Les vidéos d'ICA Classics sont celles qui attirent l'attention au premier chef. D'abord pour les trois documents de Charles Munch à la tête de l'Orchestre symphonique de Boston. Ces premiers concerts filmés pour la télévision à Boston sont tous historiques dans le plus noble sens du terme, malgré le noir et blanc et le son un peu étriqué. Dans ces premières parutions, on trouve les 4e et 5e Symphonies de Beethoven; la Symphonie de Franck, couplée à Pelléas et Mélisande de Fauré et à des extraits des Maîtres chanteurs de Nuremberg de Wagner; enfin, de grands classiques français — La Mer, Iberia de Debussy et Ma mère l'Oye de Ravel — sans doute le premier choix.

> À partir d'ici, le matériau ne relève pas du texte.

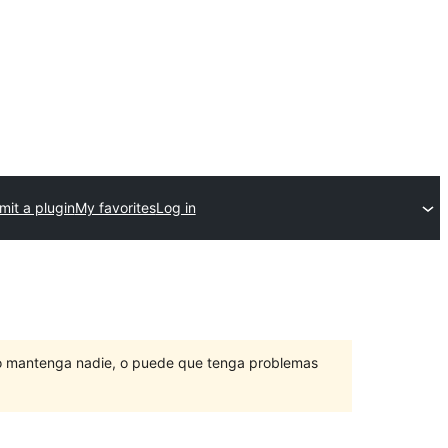
it a plugin
My favorites
Log in
lo mantenga nadie, o puede que tenga problemas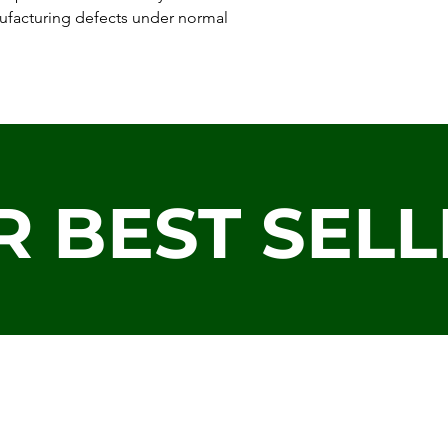
ufacturing defects under normal
R BEST SELL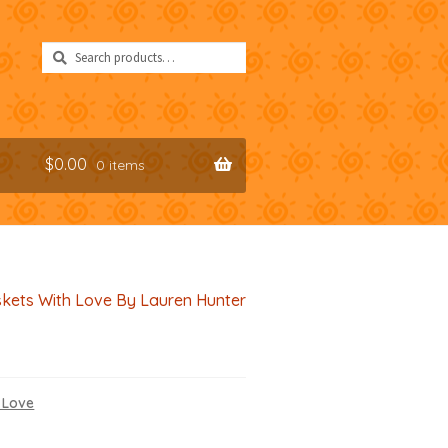
Search
Search
for:
$
0.00
0 items
kets With Love By Lauren Hunter
 Love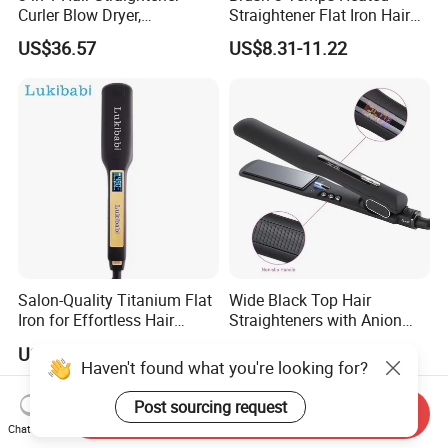
Curler Blow Dryer,
Straightener Flat Iron Hair
Professional Flat Iron High-
Straightener Comb for
US$36.57
US$8.31-11.22
Speed Airflow for Straight,
Smooth Anti Frizz Electric
Smooth Hair
Hair Straightener
Salon-Quality Titanium Flat
Wide Black Top Hair
Iron for Effortless Hair
Straighteners with Anion
Styling
Generator (V183)
US$12.60-13.50
US$10.00-15.00
Send Inquiry
Chat Now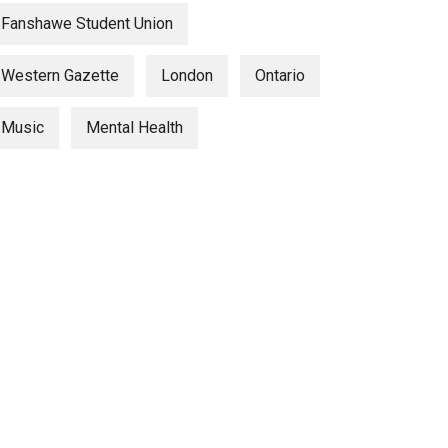
Fanshawe Student Union
Western Gazette
London
Ontario
Music
Mental Health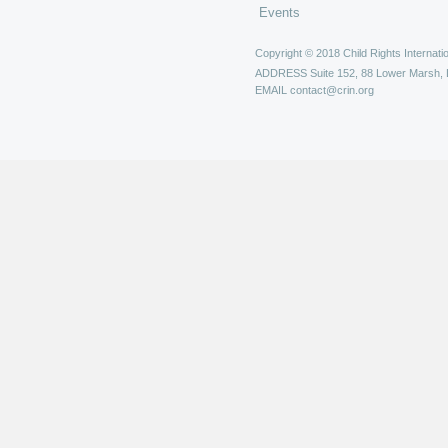
Events
Copyright © 2018 Child Rights Internatio
ADDRESS
Suite 152, 88 Lower Marsh,
EMAIL
contact@crin.org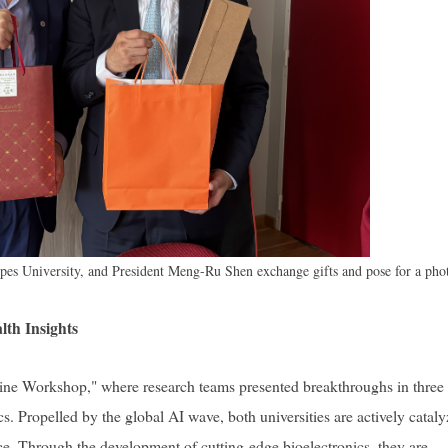
lpes University, and President Meng-Ru Shen exchange gifts and pose for a pho
th Insights
e Workshop," where research teams presented breakthroughs in three
. Propelled by the global AI wave, both universities are actively catal
ice. Through the development of cutting-edge bioelectronics, they are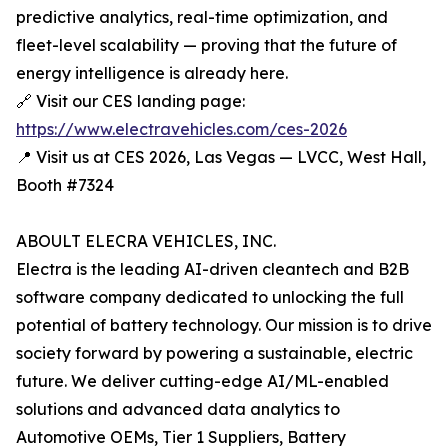
predictive analytics, real-time optimization, and
fleet-level scalability — proving that the future of
energy intelligence is already here.
🔗 Visit our CES landing page:
https://www.electravehicles.com/ces-2026
📍 Visit us at CES 2026, Las Vegas — LVCC, West Hall,
Booth #7324
ABOULT ELECRA VEHICLES, INC.
Electra is the leading AI-driven cleantech and B2B
software company dedicated to unlocking the full
potential of battery technology. Our mission is to drive
society forward by powering a sustainable, electric
future. We deliver cutting-edge AI/ML-enabled
solutions and advanced data analytics to
Automotive OEMs, Tier 1 Suppliers, Battery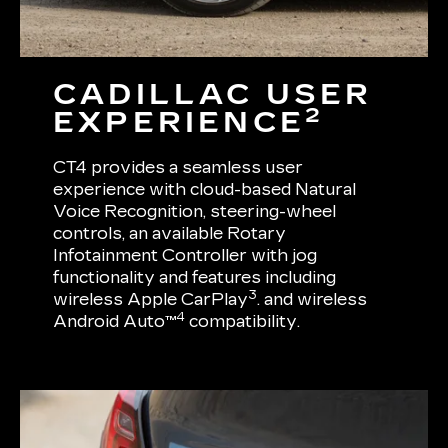
CADILLAC USER
2
EXPERIENCE
CT4 provides a seamless user
experience with cloud-based Natural
Voice Recognition, steering-wheel
controls, an available Rotary
Infotainment Controller with jog
functionality and features including
3
wireless Apple CarPlay
. and wireless
4
Android Auto™
compatibility.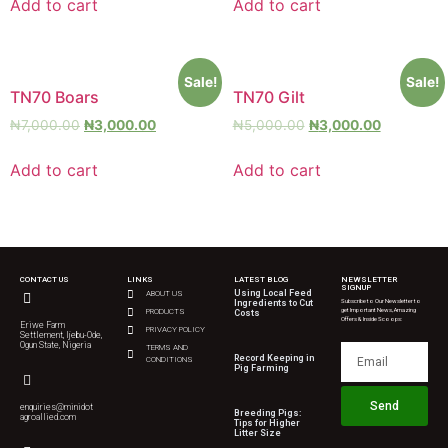
Add to cart
Add to cart
Sale!
Sale!
TN70 Boars
TN70 Gilt
₦
7,000.00
₦
3,000.00
₦
5,000.00
₦
3,000.00
Add to cart
Add to cart
CONTACT US
LINKS
LATEST BLOG
NEWSLETTER
SIGNUP
Using Local Feed
ABOUT US
Subscribe to Our Newsletter to
Ingredients to Cut
get Important News, Amazing
PRODUCTS
Costs
Offers & Inside Scoops:
Eriwe Farm
PRIVACY POLICY
Settlement, Ijebu-Ode,
Ogun State, Nigeria
TERMS AND
Record Keeping in
CONDITIONS
Pig Farming
Send
enquiries@minidot
Breeding Pigs:
agroallied.com
Tips for Higher
Litter Size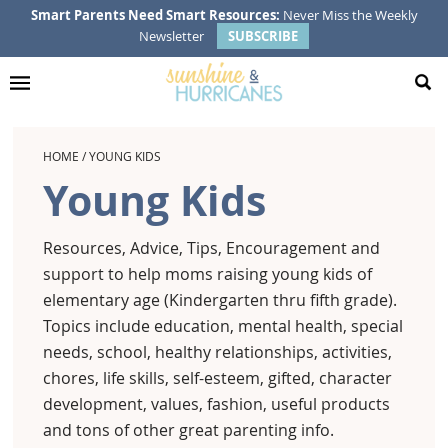
Skip
Skip
Skip
Smart Parents Need Smart Resources:
Never Miss the Weekly
Newsletter
SUBSCRIBE
to
to
to
primary
main
footer
navigation
content
HOME
/
YOUNG KIDS
Young Kids
Resources, Advice, Tips, Encouragement and
support to help moms raising young kids of
elementary age (Kindergarten thru fifth grade).
Topics include education, mental health, special
needs, school, healthy relationships, activities,
chores, life skills, self-esteem, gifted, character
development, values, fashion, useful products
and tons of other great parenting info.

L'autre précieuse rareté est le DVD du chef Rudolf Kempe qui dirige, en couleur et avec hargne, en 1974 et 1975, Ein Heldenleben de Strauss et la 9e Symphonie de Dvorak. Les documents de Kempe en action se comptent sur les doigts d'une main.

Il faut noter au final la haute tenue des nouveaux enregistrements avec l'impressionnante 6e Symphonie de Mahler par Haenchen, magnifiquement filmée à Bruxelles, et l'apport éminent au catalogue Szymanowski du DVD d'Antoni Wit.